We tend to think of destiny as something which happens to us from the outside.  Truth is we truly create our destiny.  It is a matter of choice, wisdom and compassion.  We create our experience from the inside out.  When we are not conscious we are bound to the cycles of samsara.  When we begin to awaken we are truly capable of choice and free-will.  We are able to enter that narrow space between stimulus and response,
The external world is nothing more than a display of our unconscious nature.  Our external experiences shift as we become more aware of these internal processes.  As Michael Bernard Beckwith writes, “Once we have become conscious of the patterns we have formed, we can revisit them and make new choices where we feel necessary, or as a practice to keep ourselves flexible, or simply to consciously exercise our power of choice.”  This is the essence of freedom.
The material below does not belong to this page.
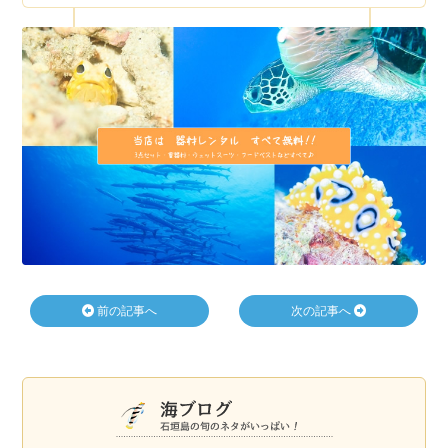
前の記事へ
次の記事へ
Unconscious repetition is the essence of karma.  It is a natural tendency to live our lives on “automatic pilot.”  According to biologist Rupert Sheldrake life itself is based on accumulated habit patterns.  Obviously, this is not a completely bad thing.  Conscious evolution however demands that we reflect on our patterns consciously.  We are free to the extent that we can become aware of our unconscious patterns, referred to as samskaras in yoga terminology. 
According to Yoga philosophy as outlined in the Yoga Sutras our primary enslavement is based in avidya: ignorance of our true spiritual nature.  Because of ignorance we buy into this idea that we are separate ego-beings.  We are individual expressions of the universal mind but we are never separate.  Ignorance is the source of all of our illusory karma.  Once we are able to glimpse that we are beings of formless consciousness things begin to change.  We begin to evolve on an inner (and consequently) outer level.
Truly enlightened teachings transcend our relative notions of right and wrong, good and bad.  As the Ashtavakra Gita states, “Righteousness and unrighteousness, pleasure and pain are purely of the mind and are no concern of yours. You are neither the doer nor the reaper of the consequences, so you are always free.”  When we step out of the ego drama of our lives we realize our selves to be Transcendent Being.  From an ego standpoint we like to pose as judges of both ourselves and others.  Awakened Mind tells us that we are all, each and every one of us, expressions of the Divine.